What we are experiencing this Memorial Day is an insubstantial mist compared to the cataclysmic hurricane that was our Civil War. But the issue at stake is shockingly unaltered by time. What may have changed is our willingness to sacrifice and suffer to maintain that which our forebears have given us.
Yes, we have faltered. But my hope is that it’s because we haven’t recognized the seriousness of the challenge. Perhaps some perspective can be obtained by recalling that our predecessors were similarly unmindful of the situation in 1861.
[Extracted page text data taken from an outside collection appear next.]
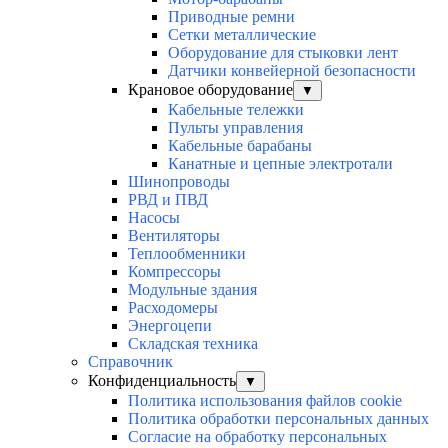
Приводные ремни
Сетки металлические
Оборудование для стыковки лент
Датчики конвейерной безопасности
Крановое оборудование
▼
Кабельные тележки
Пульты управления
Кабельные барабаны
Канатные и цепные электротали
Шинопроводы
РВД и ПВД
Насосы
Вентиляторы
Теплообменники
Компрессоры
Модульные здания
Расходомеры
Энергоцепи
Складская техника
Справочник
Конфиденциальность
▼
Политика использования файлов cookie
Политика обработки персональных данных
Согласие на обработку персональных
On July 21, 1861, Washingtonians trekked to the countryside near Manassas, Virginia, to watch Union and Confederate forces clash in the first major battle of the American Civil War. Known in the North as the First Battle of Bull Run and in the South as the Battle of First Manassas, the military engagement also earned the nickname the “picnic battle” because spectators showed up with sandwiches and opera glasses. These onlookers, who included a number of U.S. congressmen, expected a victory for the Union and a swift end to the war that had begun three months before.
President Lincoln confirmed this failure of understanding in his magisterial Second Inaugural Address.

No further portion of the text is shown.